▶ **Record extracts**
· · · ·
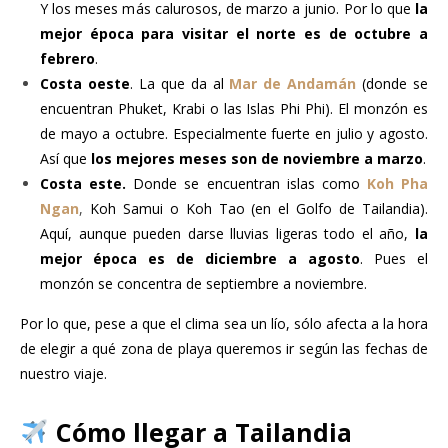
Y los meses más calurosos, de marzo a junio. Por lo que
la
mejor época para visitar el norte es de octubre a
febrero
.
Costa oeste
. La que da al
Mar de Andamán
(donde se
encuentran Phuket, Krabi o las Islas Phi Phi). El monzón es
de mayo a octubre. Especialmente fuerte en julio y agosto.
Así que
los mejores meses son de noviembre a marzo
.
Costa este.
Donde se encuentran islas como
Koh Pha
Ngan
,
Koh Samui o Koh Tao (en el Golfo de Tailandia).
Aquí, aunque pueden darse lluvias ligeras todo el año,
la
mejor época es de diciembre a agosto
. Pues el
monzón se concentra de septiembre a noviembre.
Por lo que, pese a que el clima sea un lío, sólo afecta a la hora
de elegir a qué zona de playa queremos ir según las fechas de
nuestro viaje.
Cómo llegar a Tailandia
· · · ·
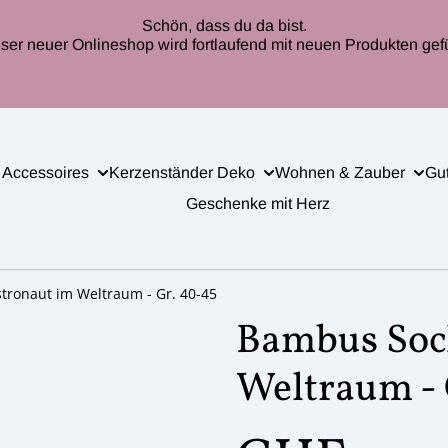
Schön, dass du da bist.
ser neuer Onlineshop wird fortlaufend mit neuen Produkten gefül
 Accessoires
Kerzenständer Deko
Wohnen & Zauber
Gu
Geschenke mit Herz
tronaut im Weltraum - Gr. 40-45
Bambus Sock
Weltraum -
· · · ·
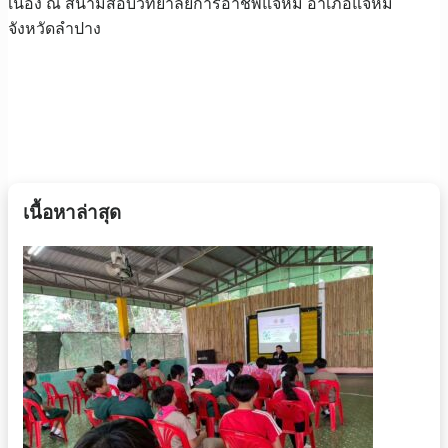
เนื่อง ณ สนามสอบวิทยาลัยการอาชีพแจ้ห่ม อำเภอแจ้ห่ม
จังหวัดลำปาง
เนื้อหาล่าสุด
· · · ·
▶ **Problem description**
Reproduce the lines above, beginning at the line with "Y los meses" and stopping after the line with "Cómo llegar a Tailandia", exactly as they are.

▶ **Task output**
Y los meses más calurosos, de marzo a junio. Por lo que
la
mejor época para visitar el norte es de octubre a
febrero
.
Costa oeste
. La que da al
Mar de Andamán
(donde se
encuentran Phuket, Krabi o las Islas Phi Phi). El monzón es
de mayo a octubre. Especialmente fuerte en julio y agosto.
Así que
los mejores meses son de noviembre a marzo
.
Costa este.
Donde se encuentran islas como
Koh Pha
Ngan
,
Koh Samui o Koh Tao (en el Golfo de Tailandia).
Aquí, aunque pueden darse lluvias ligeras todo el año,
la
mejor época es de diciembre a agosto
. Pues el
monzón se concentra de septiembre a noviembre.
Por lo que, pese a que el clima sea un lío, sólo afecta a la hora
de elegir a qué zona de playa queremos ir según las fechas de
nuestro viaje.
Cómo llegar a Tailandia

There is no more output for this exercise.